Copy only those lines which run from the line containing "piedras, aunque en" to the end of the entries below, both inclusive, exactly as written and with no pictures.

******

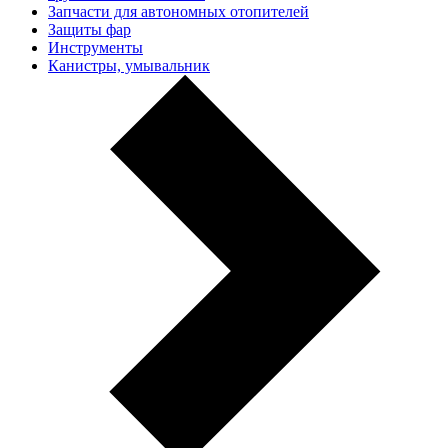
Запчасти для автономных отопителей
Защиты фар
Инструменты
Канистры, умывальник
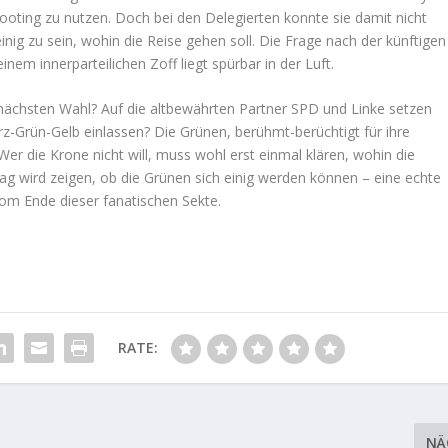
ooting zu nutzen. Doch bei den Delegierten konnte sie damit nicht
inig zu sein, wohin die Reise gehen soll. Die Frage nach der künftigen
nem innerparteilichen Zoff liegt spürbar in der Luft.
 nächsten Wahl? Auf die altbewährten Partner SPD und Linke setzen
z-Grün-Gelb einlassen? Die Grünen, berühmt-berüchtigt für ihre
. Wer die Krone nicht will, muss wohl erst einmal klären, wohin die
ag wird zeigen, ob die Grünen sich einig werden können – eine echte
vom Ende dieser fanatischen Sekte.
RATE:
NÄ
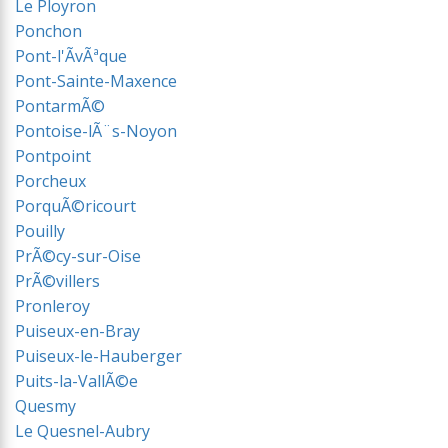
Le Ployron
Ponchon
Pont-l'ÃvÃªque
Pont-Sainte-Maxence
PontarmÃ©
Pontoise-lÃ¨s-Noyon
Pontpoint
Porcheux
PorquÃ©ricourt
Pouilly
PrÃ©cy-sur-Oise
PrÃ©villers
Pronleroy
Puiseux-en-Bray
Puiseux-le-Hauberger
Puits-la-VallÃ©e
Quesmy
Le Quesnel-Aubry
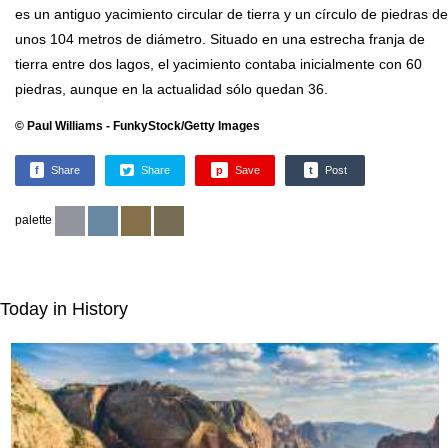
es un antiguo yacimiento circular de tierra y un círculo de piedras de
unos 104 metros de diámetro. Situado en una estrecha franja de
tierra entre dos lagos, el yacimiento contaba inicialmente con 60
piedras, aunque en la actualidad sólo quedan 36.
© Paul Williams - FunkyStock/Getty Images
f
Share
Share
p
Save
t
Post
palette
Today in History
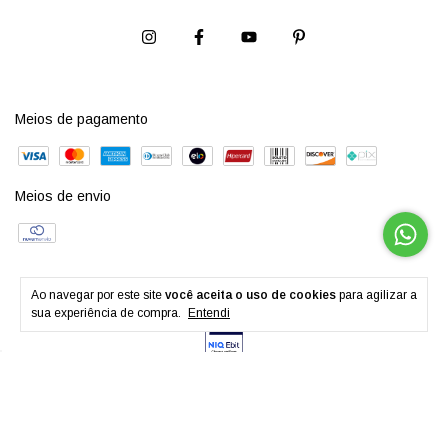
Meios de pagamento
Meios de envio
Ao navegar por este site
você aceita o uso de cookies
para agilizar a
sua experiência de compra.
Entendi
Copyright Garbo S/A - 61322970009901 - 2026. Todos os direitos reservados.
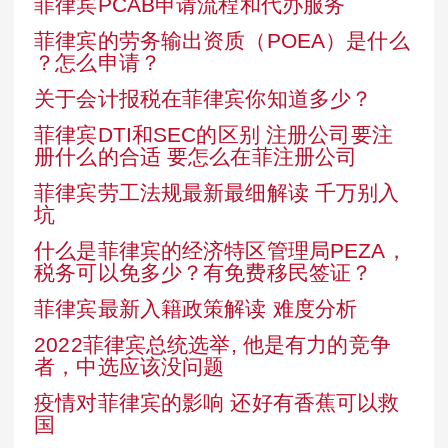
菲律宾PCAB申请流程和代办服务
菲律宾的劳务输出资质（POEA）是什么
？怎么申请？
关于会计报税在菲律宾你知道多少？
菲律宾DTI和SEC的区别 注册公司要注
册什么的合适 要怎么在菲注册公司
菲律宾劳工法规最新最细解读 千万别入
坑
什么是菲律宾的经济特区管理局PEZA，
税务可以免多少？有免费移民签证？
菲律宾最新入籍政策解读 难度分析
2022菲律宾总统选举, 他是有力的竞争
者，中选应该没问题
疫情对菲律宾的影响 还好有香蕉可以救
国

******

— Task result —
piedras, aunque en la actualidad sólo quedan 36.
© Paul Williams - FunkyStock/Getty Images
f
Share
Share
p
Save
t
Post
palette
Today in History
Meios de pagamento
Meios de envio
Ao navegar por este site
você aceita o uso de cookies
para agilizar a
sua experiência de compra.
Entendi
Copyright Garbo S/A - 61322970009901 - 2026. Todos os direitos reservados.
菲律宾PCAB申请流程和代办服务
菲律宾的劳务输出资质（POEA）是什么
？怎么申请？
关于会计报税在菲律宾你知道多少？
菲律宾DTI和SEC的区别 注册公司要注
册什么的合适 要怎么在菲注册公司
菲律宾劳工法规最新最细解读 千万别入
坑
什么是菲律宾的经济特区管理局PEZA，
税务可以免多少？有免费移民签证？
菲律宾最新入籍政策解读 难度分析
2022菲律宾总统选举, 他是有力的竞争
者，中选应该没问题
疫情对菲律宾的影响 还好有香蕉可以救
国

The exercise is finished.